22 June 1996
The existence of biomedical practices that can lead to damage of the human embryo have induced the ICB to analyse the biological data of the beginning of human life and to question the ontological meaning of “person”, “individual”, “identity”, which is followed by a statement of the prevailing theoretical positions and the most significant biological data for the beginning of the personal life of the embryo.
The document retains all the complexity of the current debate, without renouncing to taking a unanimous position. The Committee majority believes that the human embryo is a being endowed with individual identity from conception. Even those that consider it so only after formation – between the eighth and fourteenth day after fertilisation – of the primitive streak or line, consider it dutiful to respect and protect the embryo. In the uncertainness surrounding the status of a person in a specific early stage, the very doubt alone is sufficient to impose abstention from causing it any harm. As regards this, the document draws attention to the fact that – despite the difference of positions – the embryo is never considered as a thing, but as a “being belonging to the human species”.

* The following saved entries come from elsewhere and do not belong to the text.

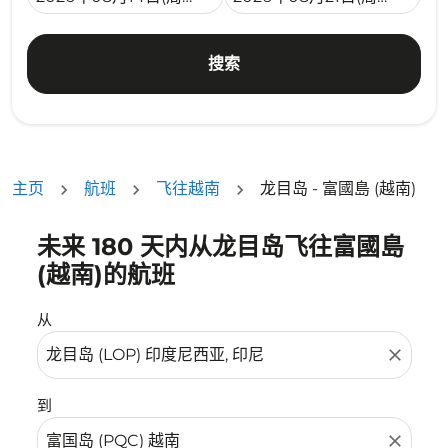
搜索
主页
航班
飞往越南
龙目岛 - 富國島 (越南)
未来 180 天内从龙目岛飞往富國島
没有符合您的筛选条件的机票。请调整您的筛选条件。
(越南)的航班
从
close
到
close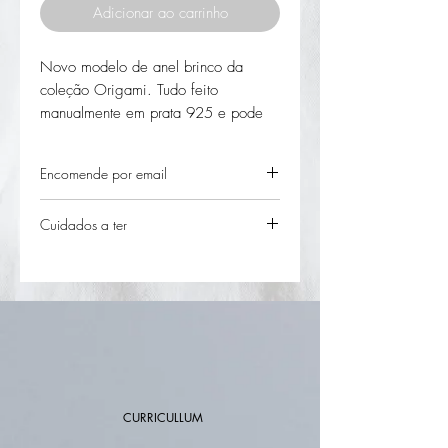
Adicionar ao carrinho
Novo modelo de anel brinco da
coleção Origami. Tudo feito
manualmente em prata 925 e pode
escolher o acabemento de banho de
ouro.
Encomende por email
designstudiojewellery2016@gmail.com
Cuidados a ter
manter a jóia em embalagens
individuais fechadas em locais sem
luz nem humidade.
Evitar contacto com agentes
químicos, água da piscina ou do
mar, perfumes e champôs.
Sempre que limpar as suas peças use
uma escova macia, lavando com
CURRICULLUM
água corrente e secando bem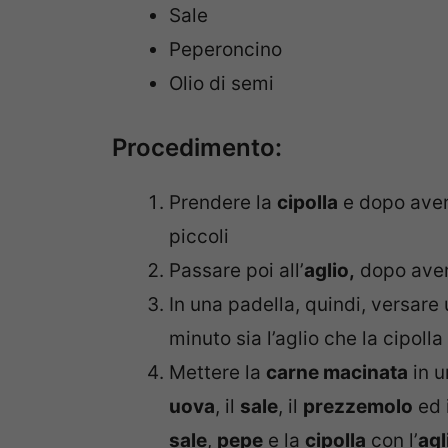
Sale
Peperoncino
Olio di semi
Procedimento:
Prendere la
cipolla
e dopo averl
piccoli
Passare poi all’
aglio,
dopo aver 
In una padella, quindi, versare u
minuto sia l’aglio che la cipolla
Mettere la
carne macinata
in u
uova
, il
sale
, il
prezzemolo
ed 
sale
,
pepe
e la
cipolla
con l’
agl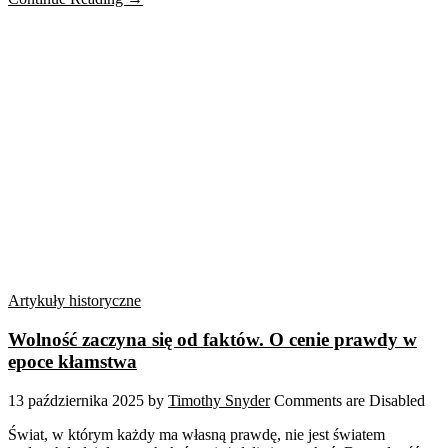
Artykuły historyczne
Wolność zaczyna się od faktów. O cenie prawdy w
epoce kłamstwa
13 października 2025
by
Timothy Snyder
Comments are Disabled
Świat, w którym każdy ma własną prawdę, nie jest światem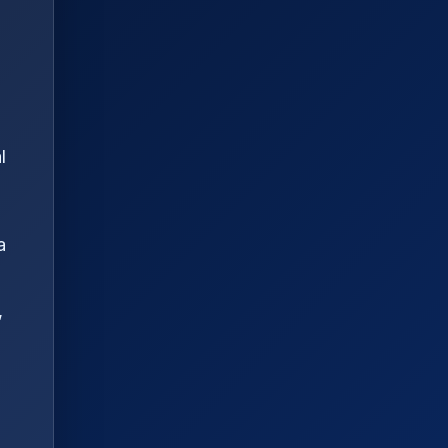
l
a
,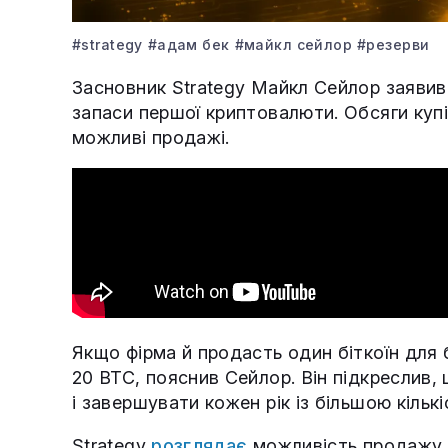
#strategy
#адам бек
#майкл сейлор
#резерви
Засновник Strategy Майкл Сейлор заявив
запаси першої криптовалюти. Обсяги куп
можливі продажі.
Якщо фірма й продасть один біткоїн для 
20 BTC, пояснив Сейлор. Він підкреслив
і завершувати кожен рік із більшою кількі
Strategy
розглядає
можливість продажу 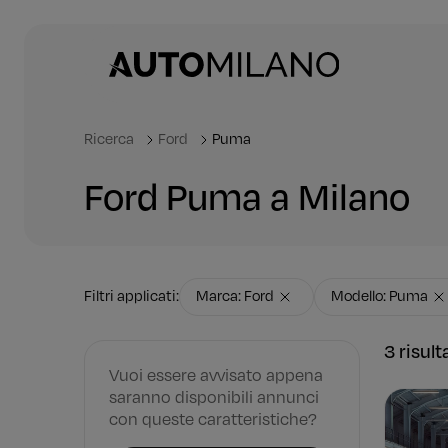
Ricerca
Ford
Puma
Ford Puma a Milano
Filtri applicati:
Marca: Ford
Modello: Puma
3 risult
Vuoi essere avvisato appena
saranno disponibili annunci
con queste caratteristiche?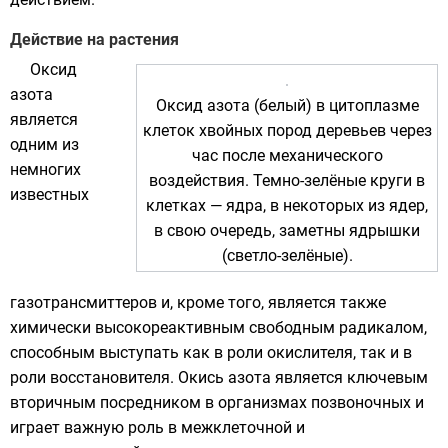
Действие на растения
Оксид
азота
Оксид азота (белый) в цитоплазме
является
клеток хвойных пород деревьев через
одним из
час после механического
немногих
воздействия. Темно-зелёные круги в
известных
клетках —
ядра
, в некоторых из ядер,
в свою очередь, заметны
ядрышки
(светло-зелёные).
газотрансмиттеров
и, кроме того, является также
химически высокореактивным свободным радикалом,
способным выступать как в роли окислителя, так и в
роли восстановителя. Окись азота является ключевым
вторичным посредником
в организмах позвоночных и
играет важную роль в межклеточной и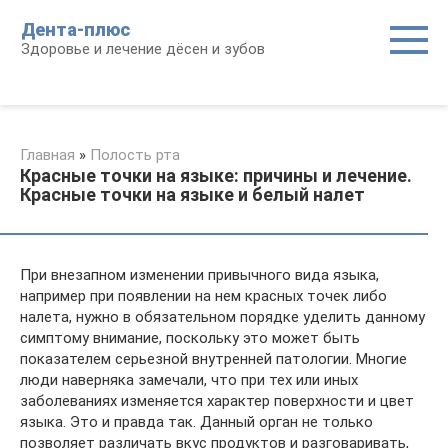
Перейти
Дента-плюс
к
Здоровье и лечение дёсен и зубов
контенту
Главная
»
Полость рта
Красные точки на языке: причины и лечение.
Красные точки на языке и белый налет
При внезапном изменении привычного вида языка,
например при появлении на нем красных точек либо
налета, нужно в обязательном порядке уделить данному
симптому внимание, поскольку это может быть
показателем серьезной внутренней патологии. Многие
люди наверняка замечали, что при тех или иных
заболеваниях изменяется характер поверхности и цвет
языка. Это и правда так. Данный орган не только
позволяет различать вкус продуктов и разговаривать,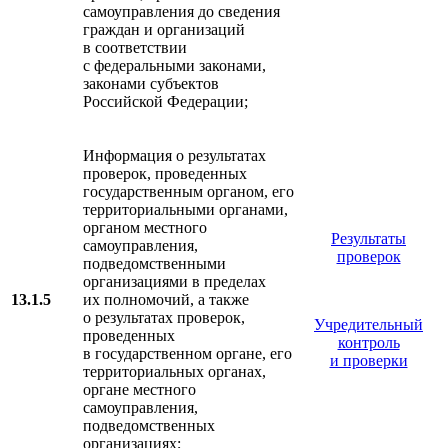
самоуправления до сведения
граждан и организаций
в соответствии
с федеральными законами,
законами субъектов
Российской Федерации;
Информация о результатах
проверок, проведенных
государственным органом, его
территориальными органами,
органом местного
Результаты
самоуправления,
проверок
подведомственными
организациями в пределах
13.1.5
их полномочий, а также
о результатах проверок,
Учредительный
проведенных
контроль
в государственном органе, его
и проверки
территориальных органах,
органе местного
самоуправления,
подведомственных
организациях;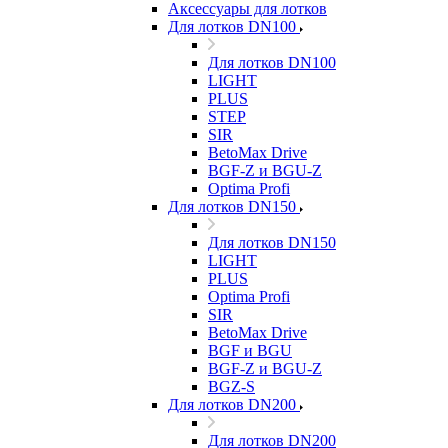
Аксессуары для лотков
Для лотков DN100
Для лотков DN100
LIGHT
PLUS
STEP
SIR
BetoMax Drive
BGF-Z и BGU-Z
Optima Profi
Для лотков DN150
Для лотков DN150
LIGHT
PLUS
Optima Profi
SIR
BetoMax Drive
BGF и BGU
BGF-Z и BGU-Z
BGZ-S
Для лотков DN200
Для лотков DN200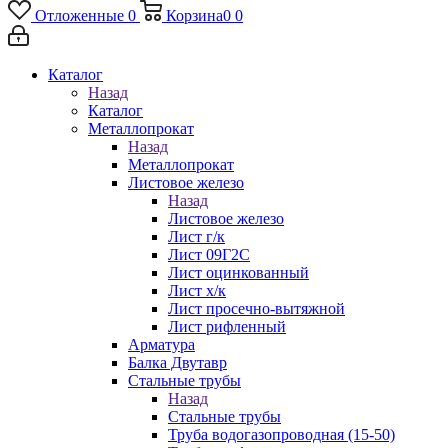
Отложенные
0
Корзина
0
0
Каталог
Назад
Каталог
Металлопрокат
Назад
Металлопрокат
Листовое железо
Назад
Листовое железо
Лист г/к
Лист 09Г2С
Лист оцинкованный
Лист х/к
Лист просечно-вытяжной
Лист рифленный
Арматура
Балка Двутавр
Стальные трубы
Назад
Стальные трубы
Труба водогазопроводная (15-50)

The complexity of the subject has led to a differentiation of the bioethical conclusions related to the lawfulness of certain practices. The following are unanimously considered morally illicit:
- production of embryos for experimental, commercial or industrial purposes;
- multiple generation of genetically identical human beings through twin
fission or cloning;
- creation of chimeras using human embryos;
- production of human-animal hybrids;
- the transfer of human embryos into an animal uterus or animal embryos into
a human uterus.
A part of the Committee believes that illegality subsists even in “the suppression or any form of harmful manipulation of embryos”; pre-implantation diagnosis for the purpose of eugenic selection, the formation of in vitro embryos not destined for the mother’s uterus. The Committee has unanimously considered morally licit any therapeutic interventions on embryos, when they are directed to the safeguard of their life and health and experimentation on dead embryos originating from abortions.
The diversity of opinion on certain specific aspects of the ontological status of the embryo and the lawfulness of possible treatment is expressed – not only in the text of the document (approved unanimously) – but also in the appendix which contains several personal remarks of the Committee members.